## What you need to do
Reproduce the entire listing below verbatim.

## Data section
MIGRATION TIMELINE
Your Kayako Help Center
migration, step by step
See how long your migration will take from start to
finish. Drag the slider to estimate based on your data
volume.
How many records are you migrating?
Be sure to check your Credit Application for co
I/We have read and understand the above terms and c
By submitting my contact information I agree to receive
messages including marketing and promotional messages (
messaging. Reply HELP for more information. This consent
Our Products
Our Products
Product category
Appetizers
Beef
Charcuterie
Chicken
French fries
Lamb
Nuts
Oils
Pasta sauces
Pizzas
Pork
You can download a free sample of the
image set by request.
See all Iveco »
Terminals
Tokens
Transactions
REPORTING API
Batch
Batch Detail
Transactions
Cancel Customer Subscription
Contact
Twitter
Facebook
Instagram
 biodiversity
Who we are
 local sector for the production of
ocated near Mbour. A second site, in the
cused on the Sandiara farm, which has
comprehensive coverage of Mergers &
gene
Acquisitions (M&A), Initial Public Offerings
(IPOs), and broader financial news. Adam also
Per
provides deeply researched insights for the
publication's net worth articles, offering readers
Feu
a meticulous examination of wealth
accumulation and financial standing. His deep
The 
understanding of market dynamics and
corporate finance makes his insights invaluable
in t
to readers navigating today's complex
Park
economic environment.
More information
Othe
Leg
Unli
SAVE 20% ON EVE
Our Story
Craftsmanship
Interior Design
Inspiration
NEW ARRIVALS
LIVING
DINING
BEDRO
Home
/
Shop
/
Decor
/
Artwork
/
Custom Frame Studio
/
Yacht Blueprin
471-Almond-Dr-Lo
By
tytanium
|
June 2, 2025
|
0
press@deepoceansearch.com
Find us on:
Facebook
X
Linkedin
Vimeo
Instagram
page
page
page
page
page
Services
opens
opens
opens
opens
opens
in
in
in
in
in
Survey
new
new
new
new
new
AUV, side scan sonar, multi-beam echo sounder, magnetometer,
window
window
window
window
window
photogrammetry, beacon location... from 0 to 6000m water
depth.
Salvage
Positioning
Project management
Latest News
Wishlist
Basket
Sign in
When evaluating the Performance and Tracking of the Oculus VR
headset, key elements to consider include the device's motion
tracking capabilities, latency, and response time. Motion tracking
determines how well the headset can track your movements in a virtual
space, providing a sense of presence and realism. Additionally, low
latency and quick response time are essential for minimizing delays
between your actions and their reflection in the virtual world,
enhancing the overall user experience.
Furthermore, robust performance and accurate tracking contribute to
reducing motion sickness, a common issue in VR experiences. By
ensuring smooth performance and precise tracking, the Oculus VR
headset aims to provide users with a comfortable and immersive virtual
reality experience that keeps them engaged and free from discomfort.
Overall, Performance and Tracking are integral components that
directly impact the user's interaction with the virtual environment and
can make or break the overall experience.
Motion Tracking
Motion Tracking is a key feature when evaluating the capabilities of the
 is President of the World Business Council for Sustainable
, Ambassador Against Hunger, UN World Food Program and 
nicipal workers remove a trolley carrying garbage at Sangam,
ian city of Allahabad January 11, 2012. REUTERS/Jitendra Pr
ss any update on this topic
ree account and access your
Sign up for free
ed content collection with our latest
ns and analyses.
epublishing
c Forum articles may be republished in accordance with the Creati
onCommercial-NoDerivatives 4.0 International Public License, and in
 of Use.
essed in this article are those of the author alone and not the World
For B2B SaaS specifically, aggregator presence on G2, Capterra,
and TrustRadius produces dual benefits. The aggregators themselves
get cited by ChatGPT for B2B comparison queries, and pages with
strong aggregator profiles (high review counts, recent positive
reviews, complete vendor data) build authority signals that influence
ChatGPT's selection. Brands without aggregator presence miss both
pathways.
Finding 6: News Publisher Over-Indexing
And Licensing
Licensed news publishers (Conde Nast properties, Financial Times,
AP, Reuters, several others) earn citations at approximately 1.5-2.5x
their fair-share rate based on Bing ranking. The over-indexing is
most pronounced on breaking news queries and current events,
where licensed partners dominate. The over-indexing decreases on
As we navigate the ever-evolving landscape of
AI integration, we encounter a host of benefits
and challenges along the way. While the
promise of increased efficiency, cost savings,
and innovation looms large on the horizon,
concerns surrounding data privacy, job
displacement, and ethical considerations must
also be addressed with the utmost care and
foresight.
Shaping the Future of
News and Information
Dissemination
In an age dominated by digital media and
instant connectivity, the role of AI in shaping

## Your response
MIGRATION TIMELINE
Your Kayako Help Center
migration, step by step
See how long your migration will take from start to
finish. Drag the slider to estimate based on your data
volume.
How many records are you migrating?
Be sure to check your Credit Application for co
I/We have read and understand the above terms and c
By submitting my contact information I agree to receive
messages including marketing and promotional messages (
messaging. Reply HELP for more information. This consent
Our Products
Our Products
Product category
Appetizers
Beef
Charcuterie
Chicken
French fries
Lamb
Nuts
Oils
Pasta sauces
Pizzas
Pork
You can download a free sample of the
image set by request.
See all Iveco »
Terminals
Tokens
Transactions
REPORTING API
Batch
Batch Detail
Transactions
Cancel Customer Subscription
Contact
Twitter
Facebook
Instagram
 biodiversity
Who we are
 local sector for the production of
ocated near Mbour. A second site, in the
cused on the Sandiara farm, which has
comprehensive coverage of Mergers &
gene
Acquisitions (M&A), Initial Public Offerings
(IPOs), and broader financial news. Adam also
Per
provides deeply researched insights for the
publication's net worth articles, offering readers
Feu
a meticulous examination of wealth
accumulation and financial standing. His deep
The 
understanding of market dynamics and
corporate finance makes his insights invaluable
in t
to readers navigating today's complex
Park
economic environment.
More information
Othe
Leg
Unli
SAVE 20% ON EVE
Our Story
Craftsmanship
Interior Design
Inspiration
NEW ARRIVALS
LIVING
DINING
BEDRO
Home
/
Shop
/
Decor
/
Artwork
/
Custom Frame Studio
/
Yacht Blueprin
471-Almond-Dr-Lo
By
tytanium
|
June 2, 2025
|
0
press@deepoceansearch.com
Find us on:
Facebook
X
Linkedin
Vimeo
Instagram
page
page
page
page
page
Services
opens
opens
opens
opens
opens
in
in
in
in
in
Survey
new
new
new
new
new
AUV, side scan sonar, multi-beam echo sounder, magnetometer,
window
window
window
window
window
photogrammetry, beacon location... from 0 to 6000m water
depth.
Salvage
Positioning
Project management
Latest News
Wishlist
Basket
Sign in
When evaluating the Performance and Tracking of the Oculus VR
headset, key elements to consider include the device's motion
tracking capabilities, latency, and response time. Motion tracking
determines how well the headset can track your movements in a virtual
space, providing a sense of presence and realism. Additionally, low
latency and quick response time are essential for minimizing delays
between your actions and their reflection in the virtual world,
enhancing the overall user experience.
Furthermore, robust performance and accurate tracking contribute to
reducing motion sickness, a common issue in VR experiences. By
ensuring smooth performance and precise tracking, the Oculus VR
headset aims to provide users with a comfortable and immersive virtual
reality experience that keeps them engaged and free from discomfort.
Overall, Performance and Tracking are integral components that
directly impact the user's interaction with the virtual environment and
can make or break the overall experience.
Motion Tracking
Motion Tracking is a key feature when evaluating the capabilities of the
 is President of the World Business Council for Sustainable
, Ambassador Against Hunger, UN World Food Program and 
nicipal workers remove a trolley carrying garbage at Sangam,
ian city of Allahabad January 11, 2012. REUTERS/Jitendra Pr
ss any update on this topic
ree account and access your
Sign up for free
ed content collection with our latest
ns and analyses.
epublishing
c Forum articles may be republished in accordance with the Creati
onCommercial-NoDerivatives 4.0 International Public License, and in
 of Use.
essed in this article are those of the author alone and not the World
For B2B SaaS specifically, aggregator presence on G2, Capterra,
and TrustRadius produces dual benefits. The aggregators themselves
get cited by ChatGPT for B2B comparison queries, and pages with
strong aggregator profiles (high review counts, recent positive
reviews, complete vendor data) build authority signals that influence
ChatGPT's selection. Brands without aggregator presence miss both
pathways.
Finding 6: News Publisher Over-Indexing
And Licensing
Licensed news publishers (Conde Nast properties, Financial Times,
AP, Reuters, several others) earn citations at approximately 1.5-2.5x
their fair-share rate based on Bing ranking. The over-indexing is
most pronounced on breaking news queries and current events,
where licensed partners dominate. The over-indexing decreases on
As we navigate the ever-evolving landscape of
AI integration, we encounter a host of benefits
and challenges along the way. While the
promise of increased efficiency, cost savings,
and innovation looms large on the horizon,
concerns surrounding data privacy, job
displacement, and ethical considerations must
also be addressed with the utmost care and
foresight.
Shaping the Future of
News and Information
Dissemination
In an age dominated by digital media and
instant connectivity, the role of AI in shaping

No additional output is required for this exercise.